The other day I took a ride with friend whose car is equipped with one of those fancy lane-departure warning systems. That’s the gizmo that sounds a warning and steers your car back into its lane if you, say, cross the center line and travel into oncoming traffic.
During the course of a five minute drive, the system engaged four times.
My friend, an otherwise responsible and intelligent sort of fellow, seemed unfazed.
The experience left me puzzled.
I started looking into some of the research about driving and was surprised to learn that, according to a recent poll, most Canadian drivers rate themselves as having above average skills – about 92 per cent.
Even a rudimentary understanding of math tells you that a lot of those people are suffering from what psychologists call illusory superiority.
On a brighter note, in BC, only about three quarters of drivers feel that they are above average drivers.
The math is still problematic.
The truth is that there are a whole lot of folks out there who are kidding themselves about their driving skill. I see it every day as I drive around Greater Victoria.
I’m not sure why an inordinate number of drivers tailgate, for example.
Perhaps they feel that Newton’s first law of motion doesn’t apply to their Dodge Ram pickup or maybe they’ve watched too many insipid super hero movies and now believe that their own reflexes will allow them to stop instantaneously should the car in front of them hit the brakes.

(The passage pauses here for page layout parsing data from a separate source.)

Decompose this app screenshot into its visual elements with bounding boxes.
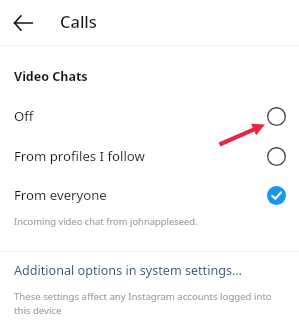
staticText: From everyone xyxy=(14,186,107,204)
staticText: From profiles I follow xyxy=(14,147,145,165)
button[interactable]: From everyone xyxy=(0,177,299,213)
staticText: Calls xyxy=(60,10,97,32)
staticText: These settings affect any Instagram acco… xyxy=(14,290,272,316)
button[interactable]: From profiles I follow xyxy=(0,138,299,174)
staticText: Off xyxy=(14,107,34,125)
button[interactable]: Off xyxy=(0,98,299,134)
staticText: Incoming video chat from johnappleseed. xyxy=(14,215,198,228)
button[interactable]: Additional options in system settings… xyxy=(0,261,299,280)
button[interactable]: Back xyxy=(5,5,41,41)
staticText: Video Chats xyxy=(14,68,88,85)
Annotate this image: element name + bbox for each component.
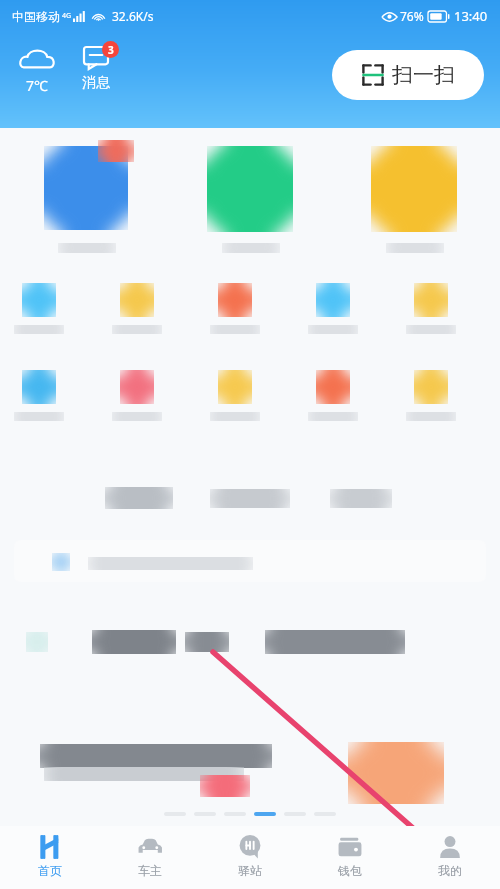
staticText: 钱包 [338, 863, 362, 878]
staticText: 13:40 [454, 7, 488, 25]
button[interactable]: 7℃ [16, 46, 58, 97]
staticText: 7℃ [26, 76, 48, 95]
staticText: 3 [108, 43, 114, 57]
button[interactable]: 我的 [400, 826, 500, 889]
staticText: 中国移动 [12, 9, 60, 24]
button[interactable]: 钱包 [300, 826, 400, 889]
staticText: 扫一扫 [392, 62, 455, 88]
staticText: 76% [400, 8, 424, 24]
staticText: 4G [62, 11, 72, 21]
button[interactable]: 扫一扫 [332, 50, 484, 100]
button[interactable]: 首页 [0, 826, 100, 889]
button[interactable]: 驿站 [200, 826, 300, 889]
button[interactable]: 消息 [76, 44, 116, 94]
staticText: 消息 [82, 74, 110, 92]
button[interactable]: 车主 [100, 826, 200, 889]
staticText: 我的 [438, 863, 462, 878]
staticText: 首页 [38, 863, 62, 878]
staticText: 32.6K/s [112, 8, 154, 24]
staticText: 驿站 [238, 863, 262, 878]
staticText: 车主 [138, 863, 162, 878]
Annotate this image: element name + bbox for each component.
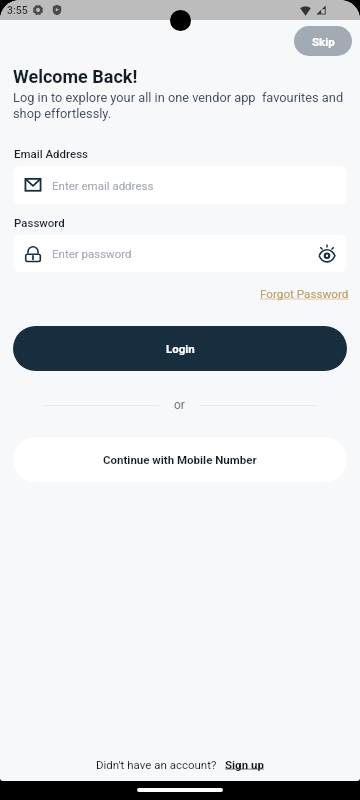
staticText: Enter email address [52,179,154,192]
staticText: or [174,398,185,412]
staticText: Email Address [14,147,88,160]
button[interactable]: Login [13,326,347,371]
button[interactable]: Forgot Password [260,287,349,301]
button[interactable]: Continue with Mobile Number [13,437,347,482]
button[interactable]: Enter password [13,235,347,272]
staticText: Skip [312,35,335,48]
staticText: Welcome Back! [13,66,138,87]
staticText: Password [14,216,65,229]
staticText: Didn't have an account? [96,758,217,771]
staticText: Login [166,342,195,355]
staticText: Enter password [52,247,132,260]
staticText: Continue with Mobile Number [103,453,257,466]
button[interactable]: Sign up [225,758,264,771]
staticText: 3:55 [7,4,28,16]
button[interactable]: Enter email address [13,166,347,204]
button[interactable]: Show password [318,245,336,263]
staticText: Log in to explore your all in one vendor… [13,90,344,121]
button[interactable]: Skip [294,26,352,56]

In either case, the fact that on Vancouver Island there is about one accident a minute should be enough to tell them that, just maybe, they should back the heck off.
But they don’t.
I recently read an opinion piece from a well-known commentator who bemoaned the fact that drivers today tend to stray into other lanes, even crossing the solid middle line at times. This fellow, based in California, could just as easily have been talking about Greater Victoria where, it seems, lane markers have become suggestions rather than firm delineations of where you can drive.

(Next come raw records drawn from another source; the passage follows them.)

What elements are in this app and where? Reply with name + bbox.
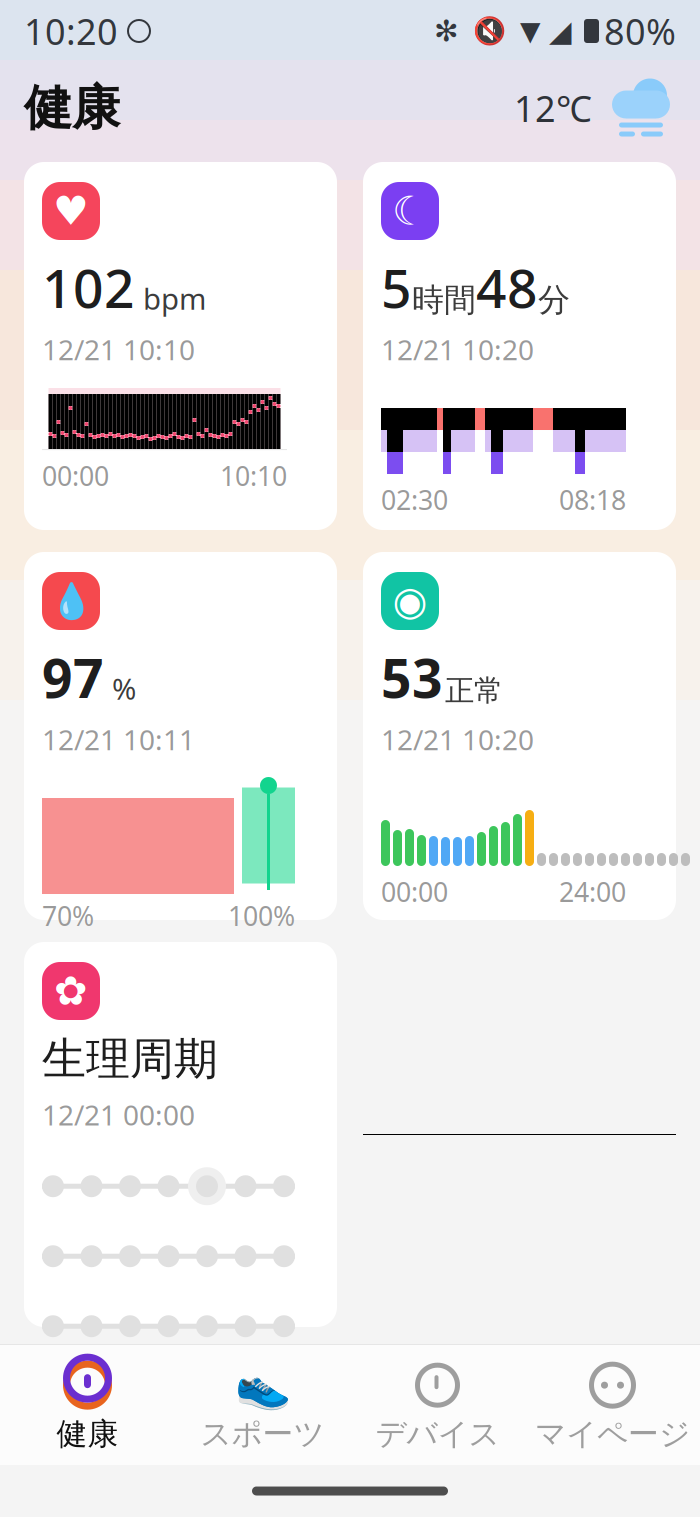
button[interactable]: デバイス [350,1359,525,1455]
button[interactable]: Sleep 5 hours 48 minutes [363,162,676,530]
staticText: 💧 [50,581,92,621]
staticText: 70% [42,898,94,933]
staticText: 分 [538,280,570,320]
staticText: 10:10 [220,458,287,493]
staticText: ✿ [54,968,88,1014]
staticText: 24:00 [559,874,626,909]
staticText: 12/21 00:00 [42,1096,195,1133]
staticText: 時間 [412,280,476,320]
staticText: 12/21 10:11 [42,721,195,758]
staticText: 08:18 [559,482,626,517]
button[interactable]: Blood oxygen 97 percent [24,552,337,920]
staticText: 12/21 10:20 [381,331,534,368]
button[interactable]: Heart rate 102 bpm [24,162,337,530]
staticText: マイページ [535,1415,690,1453]
staticText: 🔇 [473,16,506,46]
staticText: % [112,669,136,708]
staticText: 48 [476,252,538,323]
staticText: ✻ [434,14,459,48]
button[interactable]: Weather 12 degrees [514,77,676,139]
staticText: 12/21 10:10 [42,331,195,368]
staticText: 02:30 [381,482,448,517]
staticText: 53 [381,642,443,713]
staticText: 👟 [234,1359,290,1411]
staticText: 12℃ [514,84,592,132]
staticText: ☾ [392,188,428,234]
staticText: ◢ [549,14,572,48]
staticText: bpm [143,279,206,318]
staticText: 12/21 10:20 [381,721,534,758]
button[interactable]: マイページ [525,1359,700,1455]
staticText: 生理周期 [42,1032,218,1086]
staticText: 80% [604,7,676,55]
staticText: 00:00 [42,458,109,493]
button[interactable]: Menstrual cycle [24,942,337,1327]
staticText: 健康 [56,1415,118,1453]
staticText: ▼ [520,16,541,46]
staticText: 5 [381,252,412,323]
staticText: スポーツ [200,1415,324,1453]
staticText: 00:00 [381,874,448,909]
staticText: ◉ [392,578,428,624]
button[interactable]: 👟 [175,1359,350,1455]
staticText: ♥ [53,188,89,234]
staticText: 10:20 [24,7,118,55]
staticText: 97 [42,642,104,713]
staticText: 100% [228,898,295,933]
staticText: 102 [42,252,135,323]
button[interactable]: 健康 [0,1359,175,1455]
button[interactable]: Stress 53 normal [363,552,676,920]
staticText: デバイス [376,1415,500,1453]
staticText: 健康 [24,78,120,138]
staticText: 正常 [445,673,503,709]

The popular wisdom is that this lane straying behaviour is the result of cellphones and distracted driving. That may be true in part, but let’s not just blame cellphones.
I’ve seen folks driving with a coffee cup in one hand and a doughnut in the other while a Pomeranian sits on their lap.And then there are roundabouts.
Today’s drivers can’t seem to master a traffic device that two convertible driving antagonists in gorilla suits managed in that Pink Panther movie. Nearly every morning I see drivers approaching roundabouts with the same expression you’d expect from a goat staring at a new fence.
There’s a story out there about how the first auto accident in North America occurred in Ohio in 1895. The story goes that there were only two cars in town and they somehow managed to run into one another. Now that’s probably an urban legend, but somehow it rings true. Some people just can’t drive.
That’s why the advent of self driving cars can’t come fast enough as far as I’m concerned.
When they arrive, we might think about laws that would force everyone caught doing something stupid behind the wheel into one of those mechanical wonders.
I could be wrong, but I figure that within a year I might be the only human driver left in Victoria.
I am, after all, a better than average driver.
Tim Collins is a Sooke News Mirror reporter.